WHAT IS BIG DATA
Big Data is a collection of data that is largely characterized by the following components:
• the large volume of data which exists
• the wide variety of data types
• the velocity at which much of the data is generated, collated, processed and disseminated
• the veracity, meaning the reliability or truthfulness of the data
• the value, or the worth of the information which can be attained by the processing and analysis of large datasets
Big data gives you new insights that open up new opportunities and business models. Getting started involves three key actions:
1. Integrate
Big data brings together data from many disparate sources and applications. Traditional data integration mechanisms, such as extract, transform, and load (ETL) generally aren’t up to the task. It requires new strategies and technologies to analyze big data sets at terabyte, or even petabyte, scale.

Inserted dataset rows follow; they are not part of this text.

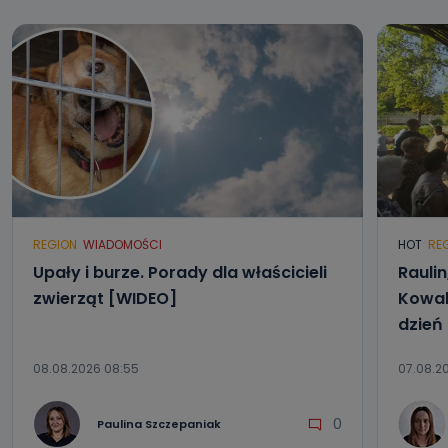
REGION
WIADOMOŚCI
HOT
RE
Upały i burze. Porady dla właścicieli
Raulin
zwierząt [WIDEO]
Kowal
dzień
08.08.2026 08:55
07.08.2
0
Paulina Szczepaniak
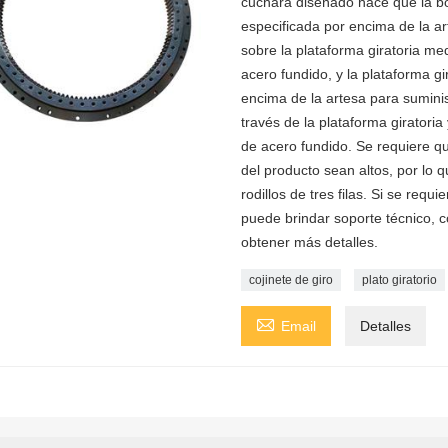
cuchara diseñado hace que la bo
especificada por encima de la a
sobre la plataforma giratoria me
acero fundido, y la plataforma g
encima de la artesa para suminis
través de la plataforma giratori
de acero fundido. Se requiere q
del producto sean altos, por lo 
rodillos de tres filas. Si se req
puede brindar soporte técnico, c
obtener más detalles.
cojinete de giro
plato giratorio

Email
Detalles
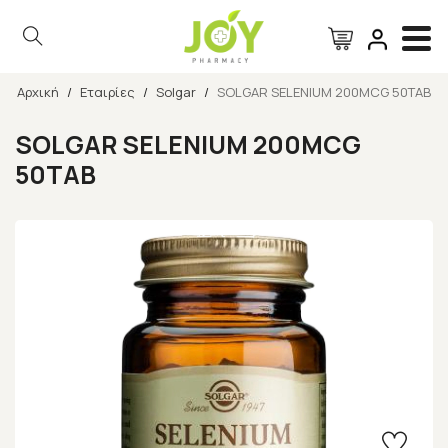
Αρχική
/
Εταιρίες
/
Solgar
/
SOLGAR SELENIUM 200MCG 50TAB
Αναζήτηση
SOLGAR SELENIUM 200MCG
50TAB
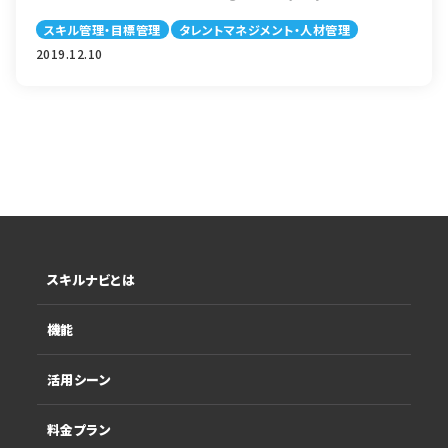
った新しい目標管理の手法として注目されています。 […]
スキル管理・目標管理
タレントマネジメント・人材管理
2019.12.10
スキルナビとは
機能
活用シーン
料金プラン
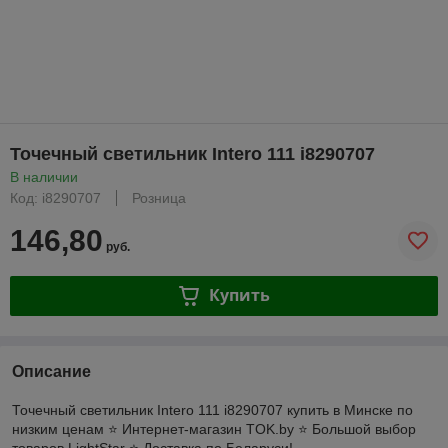
Точечный светильник Intero 111 i8290707
В наличии
Код: i8290707
Розница
146,80
руб.
Купить
Описание
Точечный светильник Intero 111 i8290707 купить в Минске по
низким ценам ⭐️ Интернет-магазин TOK.by ⭐️ Большой выбор
товаров LightStar ⭐️ Доставка по Беларуси!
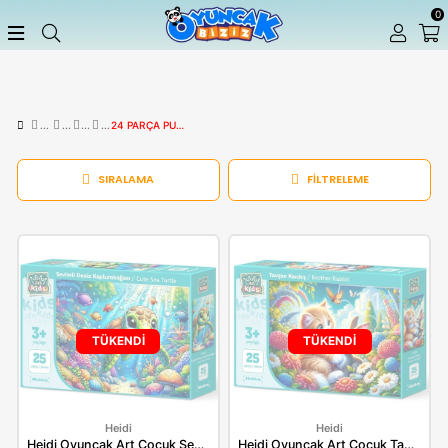
24 PARÇA PUZZLE
SIRALAMA
FILTRELEME
TÜKENDİ
TÜKENDİ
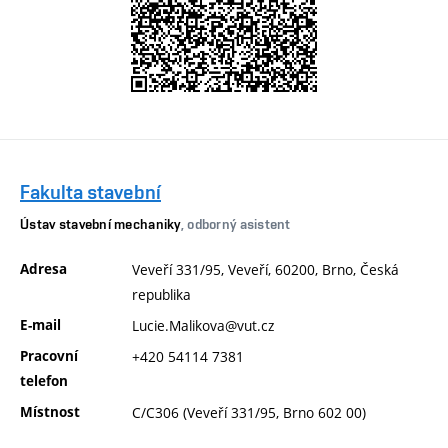
Fakulta stavební
Ústav stavební mechaniky
, odborný asistent
Adresa
Veveří 331/95, Veveří, 60200, Brno, Česká
republika
E-mail
Lucie.Malikova@vut.cz
Pracovní
+420 54114 7381
telefon
Místnost
C/C306 (Veveří 331/95, Brno 602 00)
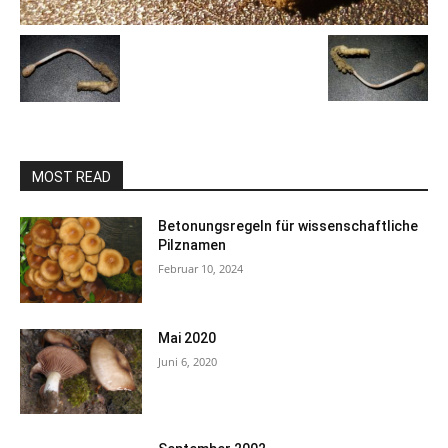
MOST READ
Betonungsregeln für wissenschaftliche
Pilznamen
Februar 10, 2024
Mai 2020
Juni 6, 2020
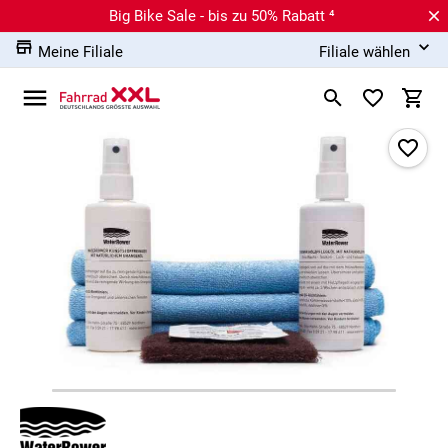
Big Bike Sale - bis zu 50% Rabatt ⁴
Meine Filiale
Filiale wählen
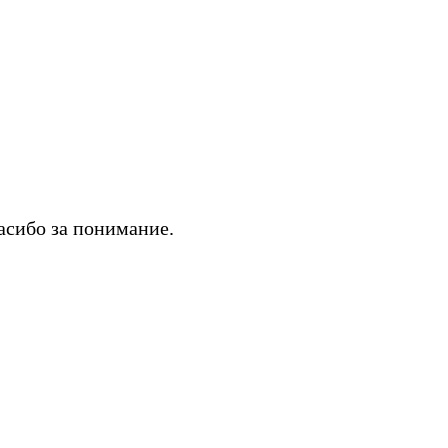
асибо за понимание.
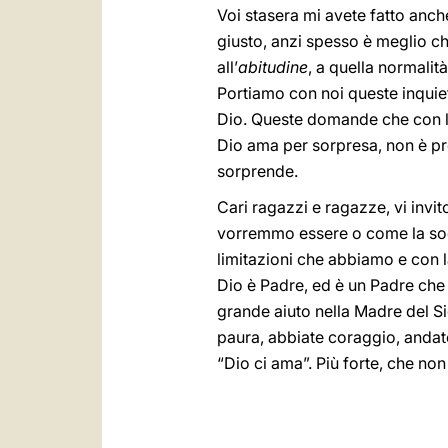
Voi stasera mi avete fatto an
giusto, anzi spesso è meglio ch
all’
abitudine
, a quella normalit
Portiamo con noi queste inquie
Dio. Queste domande che con la
Dio ama per sorpresa, non è p
sorprende.
Cari ragazzi e ragazze, vi invi
vorremmo essere o come la soc
limitazioni che abbiamo e con l
Dio è Padre, ed è un Padre che
grande aiuto nella Madre del S
paura, abbiate coraggio, andate
“Dio ci ama”. Più forte, che non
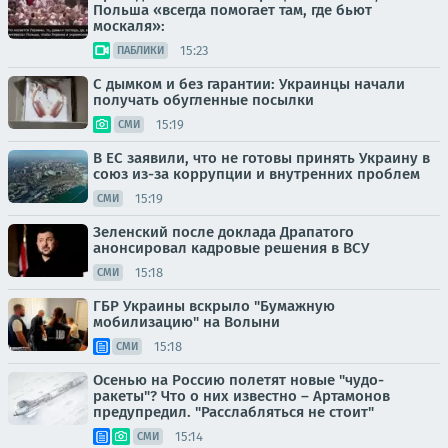
Польша «всегда помогает там, где бьют
москаля»:
15:23
ПАБЛИКИ
С дымком и без гарантии: Украинцы начали
получать обугленные посылки
15:19
СМИ
В ЕС заявили, что не готовы принять Украину в
союз из-за коррупции и внутренних проблем
15:19
СМИ
Зеленский после доклада Драпатого
анонсировал кадровые решения в ВСУ
15:18
СМИ
ГБР Украины вскрыло "Бумажную
мобилизацию" на Волыни
15:18
СМИ
Осенью на Россию полетят новые "чудо-
ракеты"? Что о них известно – Артамонов
предупредил. "Расслабляться не стоит"
15:14
СМИ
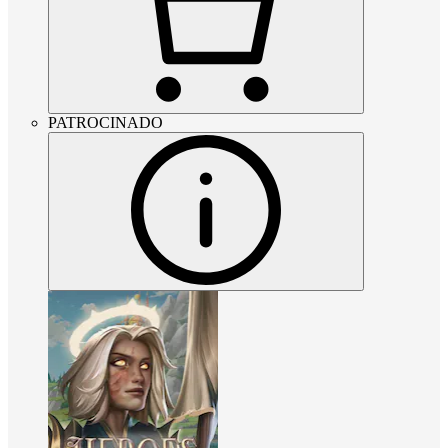
PATROCINADO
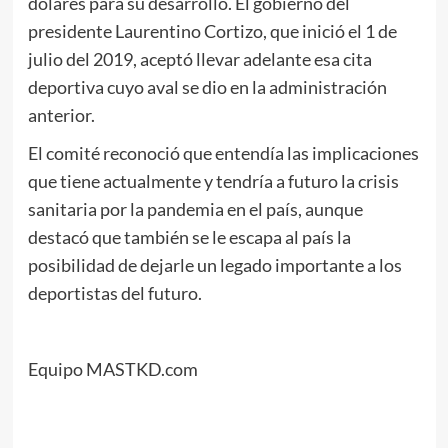
dólares para su desarrollo. El gobierno del
presidente Laurentino Cortizo, que inició el 1 de
julio del 2019, aceptó llevar adelante esa cita
deportiva cuyo aval se dio en la administración
anterior.
El comité reconoció que entendía las implicaciones
que tiene actualmente y tendría a futuro la crisis
sanitaria por la pandemia en el país, aunque
destacó que también se le escapa al país la
posibilidad de dejarle un legado importante a los
deportistas del futuro.
Equipo MASTKD.com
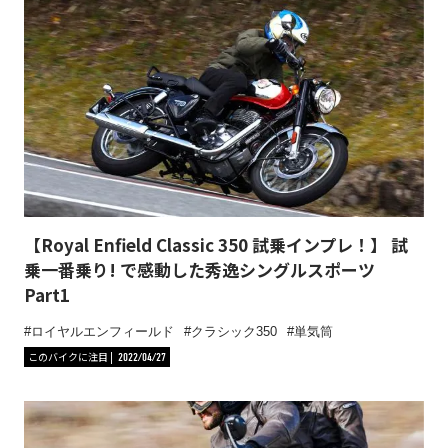
【Royal Enfield Classic 350 試乗インプレ！】 試
乗一番乗り! で感動した秀逸シングルスポーツ
Part1
ロイヤルエンフィールド
クラシック350
単気筒
このバイクに注目
2022/04/27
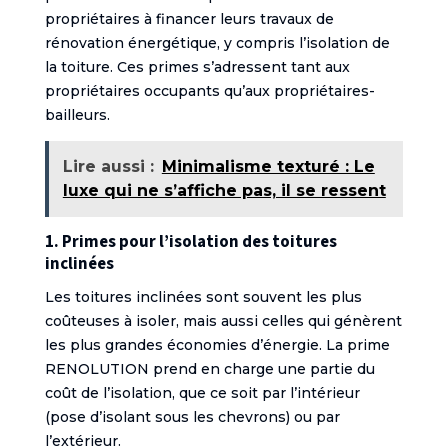
propriétaires à financer leurs travaux de
rénovation énergétique, y compris l’isolation de
la toiture. Ces primes s’adressent tant aux
propriétaires occupants qu’aux propriétaires-
bailleurs.
Lire aussi :
Minimalisme texturé : Le
luxe qui ne s’affiche pas, il se ressent
1. Primes pour l’isolation des toitures
inclinées
Les toitures inclinées sont souvent les plus
coûteuses à isoler, mais aussi celles qui génèrent
les plus grandes économies d’énergie. La prime
RENOLUTION prend en charge une partie du
coût de l’isolation, que ce soit par l’intérieur
(pose d’isolant sous les chevrons) ou par
l’extérieur.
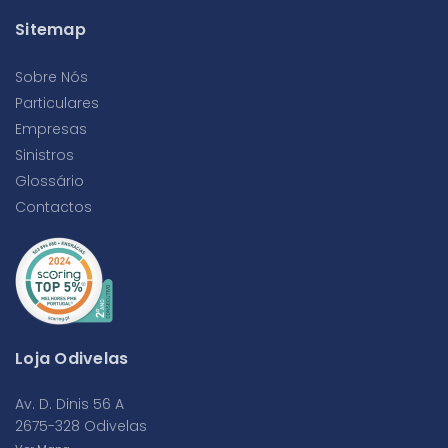
Sitemap
Sobre Nós
Particulares
Empresas
Sinistros
Glossário
Contactos
Loja Odivelas
Av. D. Dinis 56 A
2675-328 Odivelas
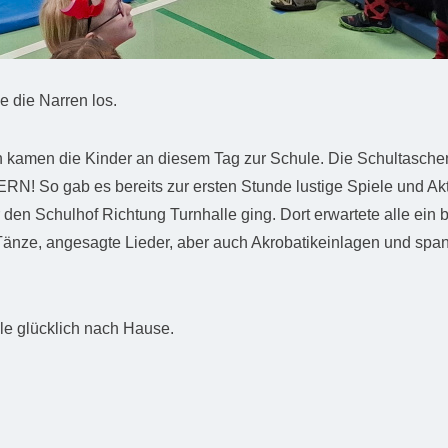
 die Narren los.
en kamen die Kinder an diesem Tag zur Schule. Die Schultasche
RN! So gab es bereits zur ersten Stunde lustige Spiele und Akt
 den Schulhof Richtung Turnhalle ging. Dort erwartete alle ein 
Tänze, angesagte Lieder, aber auch Akrobatikeinlagen und spa
e glücklich nach Hause.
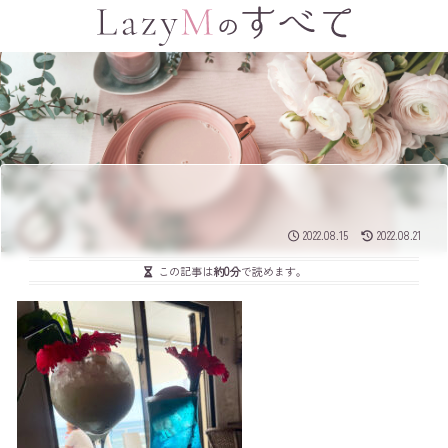
2022.08.15
2022.08.21
この記事は
約0分
で読めます。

During integration, you need to bring in the data, process it, and make sure it’s formatted and available in a form that your business analysts can get started with.
2. Manage
Big data requires storage. Your storage solution can be in the cloud, on premises, or both. You can store your data in any form you want and bring your desired processing requirements and necessary process engines to those data sets on an on-demand basis. Many people choose their storage solution according to where their data is currently residing. The cloud is gradually gaining popularity because it supports your current compute requirements and enables you to spin up resources as needed.
3. Analyze
Your investment in big data pays off when you analyze and act on your data. Get new clarity with a visual analysis of your varied data sets. Explore the data further to make new discoveries. Share your findings with others. Build data models with machine learning and artificial intelligence. Put your data to work.
BIG DATA BEST PRACTICES
1. Align big data with specific business goals
More extensive data sets enable you to make new discoveries. To that end, it is important to base new investments in skills, organization, or infrastructure with a strong business-driven context to guarantee ongoing project investments and funding. To determine if you are on the right track, ask how big data supports and enables your top business and IT priorities. Examples include understanding how to filter web logs to understand ecommerce behaviour, deriving sentiment from social media and customer support interactions, and understanding statistical correlation methods and their relevance for customer, product, manufacturing, and engineering data.
2. Ease skills shortage with standards and governance
One of the biggest obstacles to benefiting from your investment in big data is a skills shortage. You can mitigate this risk by ensuring that big data technologies, considerations, and decisions are added to your IT governance program. Standardizing your approach will allow you to manage costs and leverage resources. Organizations implementing big data solutions and strategies should assess their skill requirements early and often and should proactively identify any potential skill gaps. These can be addressed by training/cross-training existing resources, hiring new resources, and leveraging consulting firms.
3. Optimize knowledge transfer with a centre of excellence
Use a centre of excellence approach to share knowledge, control oversight, and manage project communications. Whether big data is a new or expanding investment, the soft and hard costs can be shared across the enterprise. Leveraging this approach can help increase big data capabilities and overall information architecture maturity in a more structured and systematic way.
4. Top payoff is aligning unstructured with structured data
It is certainly valuable to analyse big data on its own. But you can bring even greater business insights by connecting and integrating low density big data with the structured data you are already using today.
Whether you are capturing customer, product, equipment, or environmental big data, the goal is to add more relevant data points to your core master and analytical summaries, leading to better conclusions. For example, there is a difference in distinguishing all customer sentiment from that of only your best customers. Which is why many see big data as an integral extension of their existing business intelligence capabilities, data warehousing platform, and information architecture.
Keep in mind that the big data analytical processes and models can be both human- and machine-based. Big data analytical capabilities include statistics, spatial analysis, semantics, interactive discovery, and visualization. Using analytical models, you can correlate different types and sources of data to make associations and meaningful discoveries.
5. Align with the cloud operating model
Big data processes and users require access to a broad array of resources for both iterative experimentation and running production jobs. A big data solution includes all data realms including transactions, master data, reference data, and summarized data. Analytical sandboxes should be created on demand. Resource management is critical to ensure control of the entire data flow including pre- and post-processing, integration, in-database summarization, and analytical modelling. A well-planned private and public cloud provisioning and security strategy plays an integral role in supporting these changing requirements.